Ele não busca, como Epicuro,
«alguém que lhe vele à cabeceira em caso de doença,
que o socorra quando esteja em grilhões ou na indigência».
Busca alguém a cuja cabeceira de doente possa velar;
alguém que, quando implicado numa contenda,
ele possa salvar dos cárceres inimigos.
Pensar em si próprio, e empenhar-se numa amizade
com esse pensamento preconcebido,
é cometer um erro de cálculo.
A empresa terminará como começou.
Fulano arranjou um amigo para dispor,
um dia, de um libertador que o preserve dos grilhões.
Ao primeiro tinido de cadeias, lá se vai o amigo.
Tais são as amizades
que o mundo chama de «ligações temporárias».
O homem a quem se escolhe para prestar serviços
deixará de agradar no dia em que não sirva para mais nada.
Daí a constelação de amigos ao redor das grandes fortunas.
Vinda a ruína, faz-se, à volta, a solidão:
os amigos esquivam-se dos lugares onde são postos à prova.

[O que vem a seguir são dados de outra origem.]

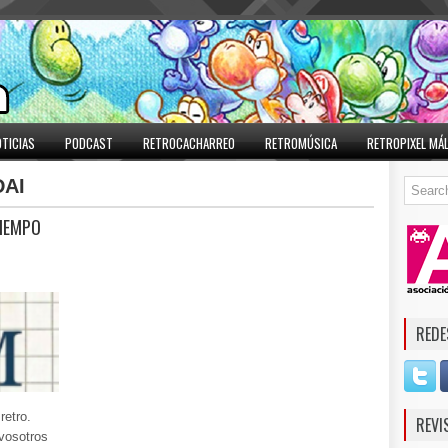
TICIAS
PODCAST
RETROCACHARREO
RETROMÚSICA
RETROPIXEL MÁ
AI
TIEMPO
REDE
retro.
REVI
vosotros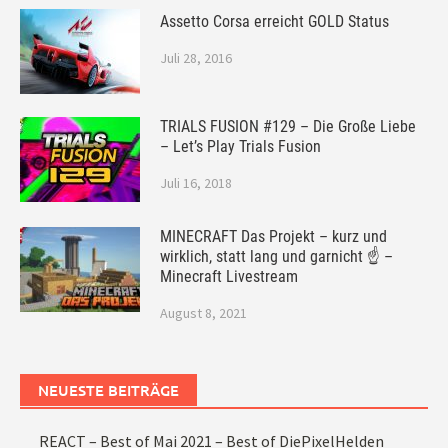
Assetto Corsa erreicht GOLD Status
Juli 28, 2016
TRIALS FUSION #129 – Die Große Liebe
– Let’s Play Trials Fusion
Juli 16, 2018
MINECRAFT Das Projekt – kurz und
wirklich, statt lang und garnicht ☝ –
Minecraft Livestream
August 8, 2021
NEUESTE BEITRÄGE
REACT – Best of Mai 2021 – Best of DiePixelHelden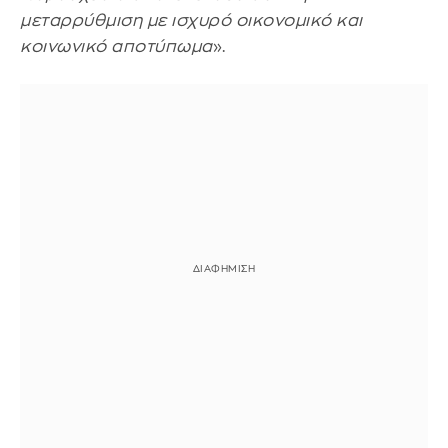
μεταρρύθμιση με ισχυρό οικονομικό και
κοινωνικό αποτύπωμα
».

Daí, todos esses escândalos:
amigos abandonados, amigos traídos, sempre por medo!
É inevitável que o fim concorde com o começo:
o interesse fez de sicrano teu amigo;
o interesse fará com que ele deixe de sê-lo.
Ele se mostrará sensível às vantagens
que lhe sejam oferecidas para que dessirva a amizade,
se, nesta, mostrava-se sensível
a qualquer vantagem fora dela mesma.
Qual, então, o meu objectivo ao fazer um amigo?
O de ter alguém por quem possa morrer,
a quem possa seguir no meu exílio,
a quem possa proteger com a minha pessoa,
a cuja salvação possa devotar os meus dias.